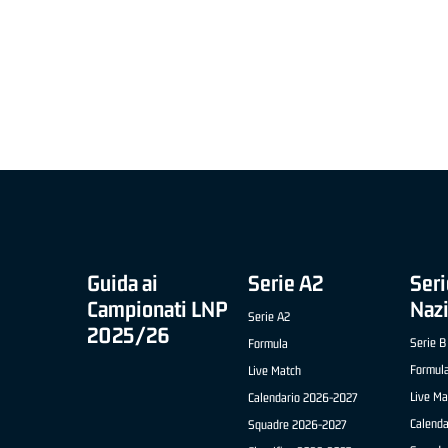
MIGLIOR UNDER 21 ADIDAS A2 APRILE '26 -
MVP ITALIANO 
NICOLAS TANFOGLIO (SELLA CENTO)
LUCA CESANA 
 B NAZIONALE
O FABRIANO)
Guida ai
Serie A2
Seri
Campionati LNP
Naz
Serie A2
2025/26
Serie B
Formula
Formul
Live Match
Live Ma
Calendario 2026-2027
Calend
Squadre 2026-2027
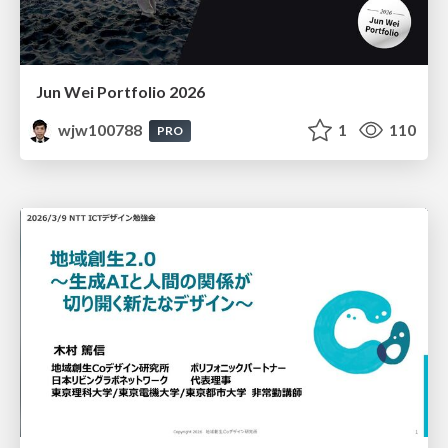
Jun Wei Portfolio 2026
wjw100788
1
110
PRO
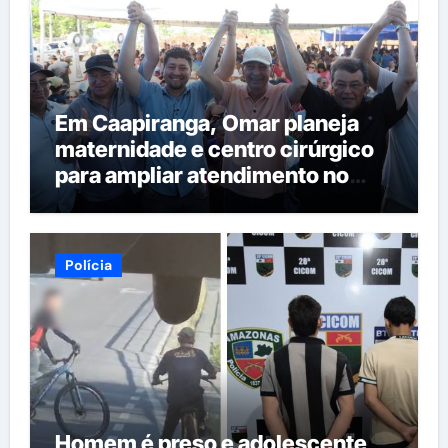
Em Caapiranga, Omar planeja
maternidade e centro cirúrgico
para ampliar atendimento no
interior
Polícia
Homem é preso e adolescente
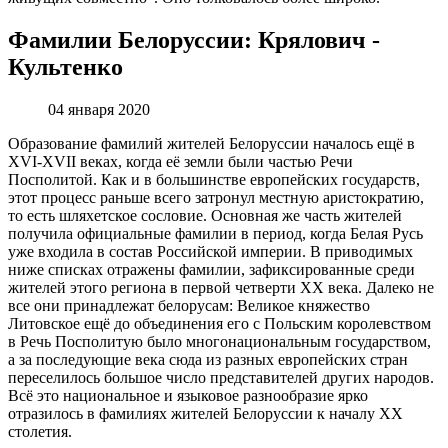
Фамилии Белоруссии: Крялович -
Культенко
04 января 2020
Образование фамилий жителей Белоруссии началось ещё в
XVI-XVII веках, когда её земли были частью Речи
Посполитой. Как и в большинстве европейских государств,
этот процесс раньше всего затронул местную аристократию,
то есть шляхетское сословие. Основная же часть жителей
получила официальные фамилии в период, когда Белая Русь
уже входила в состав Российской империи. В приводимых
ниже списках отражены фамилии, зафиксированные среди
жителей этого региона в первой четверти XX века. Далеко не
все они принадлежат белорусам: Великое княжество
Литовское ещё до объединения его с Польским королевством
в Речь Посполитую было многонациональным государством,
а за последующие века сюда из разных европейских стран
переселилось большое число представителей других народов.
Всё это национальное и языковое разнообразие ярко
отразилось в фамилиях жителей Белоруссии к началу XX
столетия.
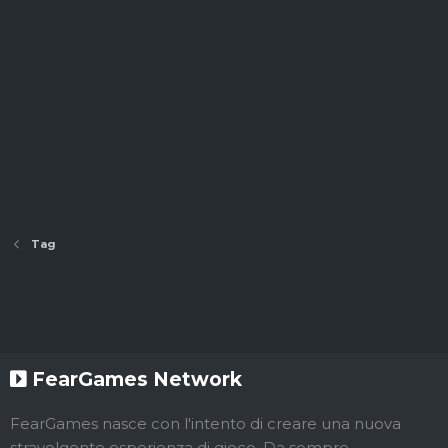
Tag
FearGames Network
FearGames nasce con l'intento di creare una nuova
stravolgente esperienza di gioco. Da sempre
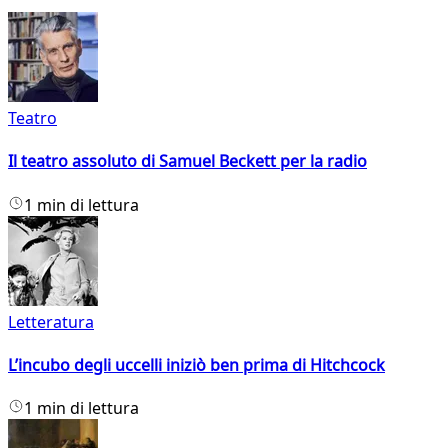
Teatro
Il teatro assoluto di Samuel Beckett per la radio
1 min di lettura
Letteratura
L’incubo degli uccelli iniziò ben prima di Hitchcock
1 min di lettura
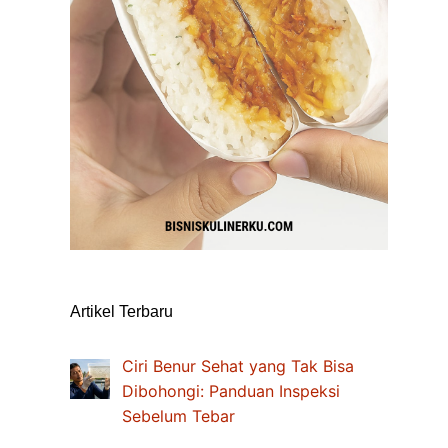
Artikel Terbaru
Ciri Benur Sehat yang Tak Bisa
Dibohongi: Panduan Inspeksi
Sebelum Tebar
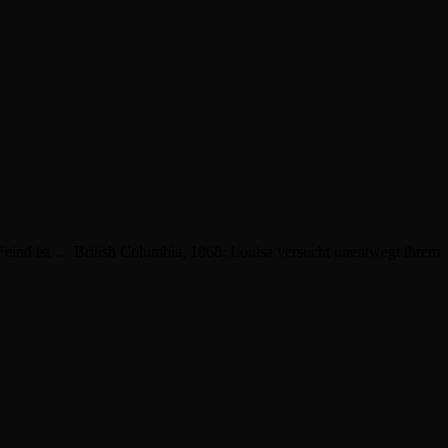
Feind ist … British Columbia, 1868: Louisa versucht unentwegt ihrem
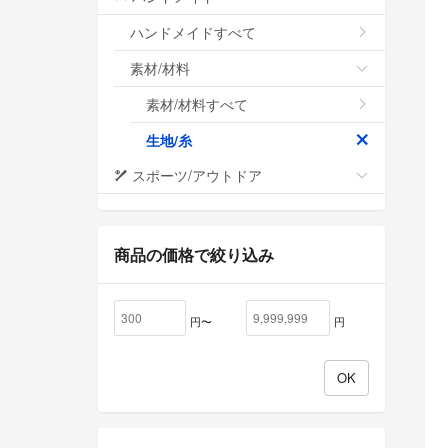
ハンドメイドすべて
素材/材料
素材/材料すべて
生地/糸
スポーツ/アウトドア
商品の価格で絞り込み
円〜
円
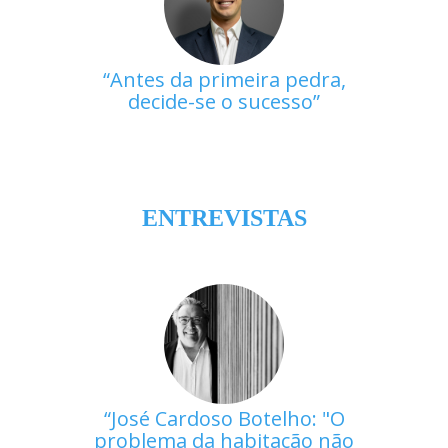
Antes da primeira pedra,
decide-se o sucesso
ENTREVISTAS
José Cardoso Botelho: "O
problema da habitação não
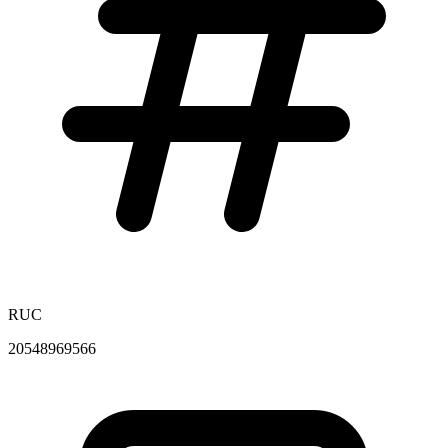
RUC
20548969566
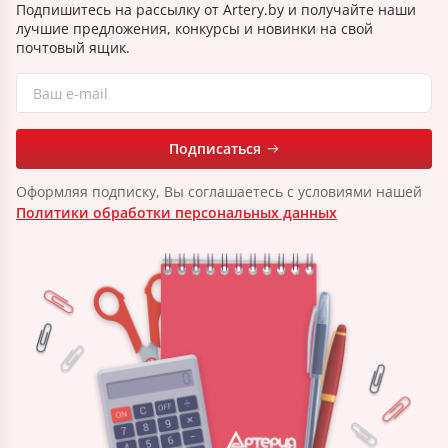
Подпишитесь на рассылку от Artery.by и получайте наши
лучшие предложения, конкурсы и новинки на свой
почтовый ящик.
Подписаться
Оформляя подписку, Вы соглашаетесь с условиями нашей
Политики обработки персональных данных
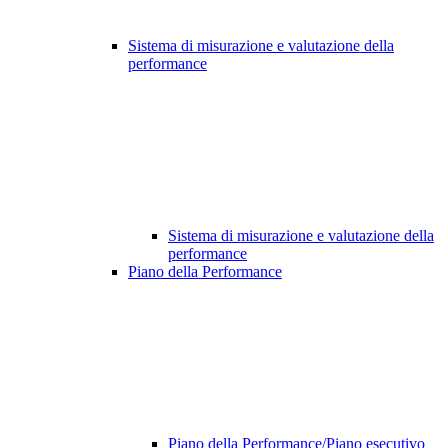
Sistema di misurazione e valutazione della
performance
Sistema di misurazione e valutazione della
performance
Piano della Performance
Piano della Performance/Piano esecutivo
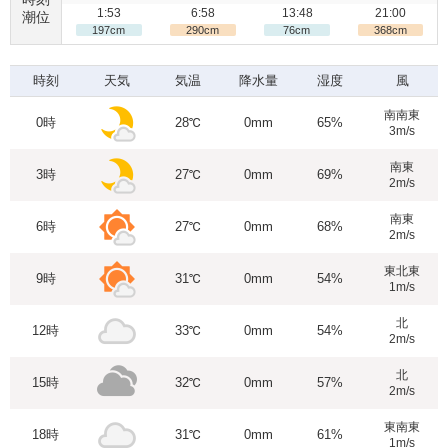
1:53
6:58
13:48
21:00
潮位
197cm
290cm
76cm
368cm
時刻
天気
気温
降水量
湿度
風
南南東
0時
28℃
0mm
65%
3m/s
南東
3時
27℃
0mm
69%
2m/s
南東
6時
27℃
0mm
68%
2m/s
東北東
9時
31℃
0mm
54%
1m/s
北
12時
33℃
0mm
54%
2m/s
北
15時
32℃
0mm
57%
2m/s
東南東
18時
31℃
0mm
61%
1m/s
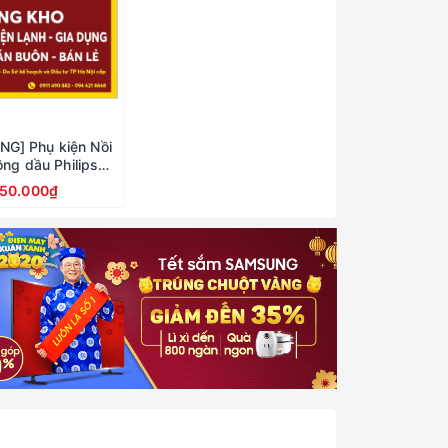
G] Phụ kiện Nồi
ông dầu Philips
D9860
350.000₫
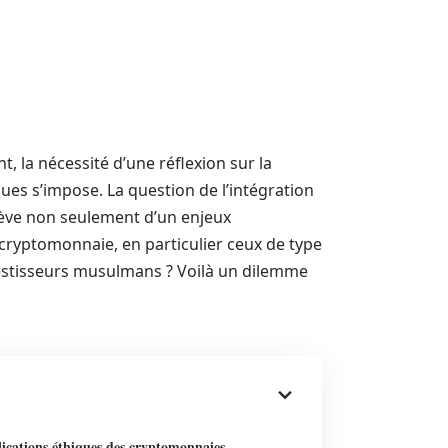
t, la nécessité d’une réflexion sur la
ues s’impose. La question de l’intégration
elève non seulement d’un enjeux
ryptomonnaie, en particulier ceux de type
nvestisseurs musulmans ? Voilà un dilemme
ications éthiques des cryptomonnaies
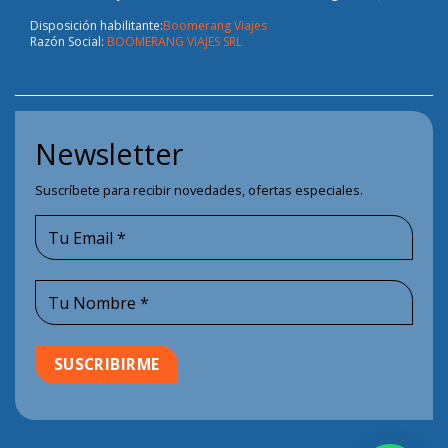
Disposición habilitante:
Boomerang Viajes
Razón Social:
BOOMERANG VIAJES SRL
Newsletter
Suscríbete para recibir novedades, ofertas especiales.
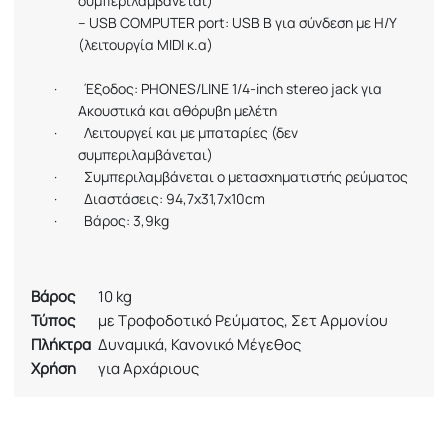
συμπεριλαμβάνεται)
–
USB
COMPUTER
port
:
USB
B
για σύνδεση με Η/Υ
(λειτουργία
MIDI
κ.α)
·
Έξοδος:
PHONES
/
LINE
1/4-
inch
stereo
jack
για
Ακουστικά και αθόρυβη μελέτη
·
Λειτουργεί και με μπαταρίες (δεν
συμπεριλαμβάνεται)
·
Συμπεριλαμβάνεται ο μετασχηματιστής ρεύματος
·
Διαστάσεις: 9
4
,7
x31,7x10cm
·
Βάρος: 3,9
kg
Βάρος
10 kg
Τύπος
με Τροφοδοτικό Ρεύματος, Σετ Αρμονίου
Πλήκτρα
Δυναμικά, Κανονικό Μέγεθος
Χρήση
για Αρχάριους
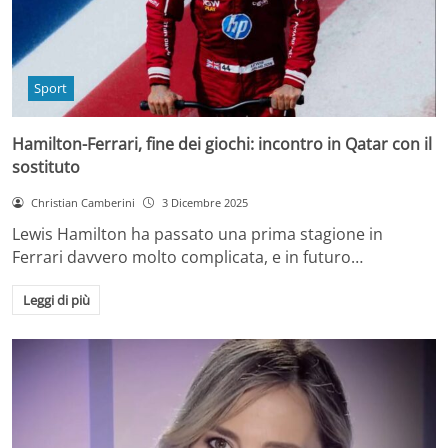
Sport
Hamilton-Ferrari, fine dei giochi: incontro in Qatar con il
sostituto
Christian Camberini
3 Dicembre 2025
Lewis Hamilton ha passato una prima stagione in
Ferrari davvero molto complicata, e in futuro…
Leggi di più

• • • •

Beginning at the line that contains "για Αρχάριους", retype each line of the data above through the very last one. Do not retype the pictures.

για Αρχάριους
Sport
Hamilton-Ferrari, fine dei giochi: incontro in Qatar con il
sostituto
Christian Camberini
3 Dicembre 2025
Lewis Hamilton ha passato una prima stagione in
Ferrari davvero molto complicata, e in futuro…
Leggi di più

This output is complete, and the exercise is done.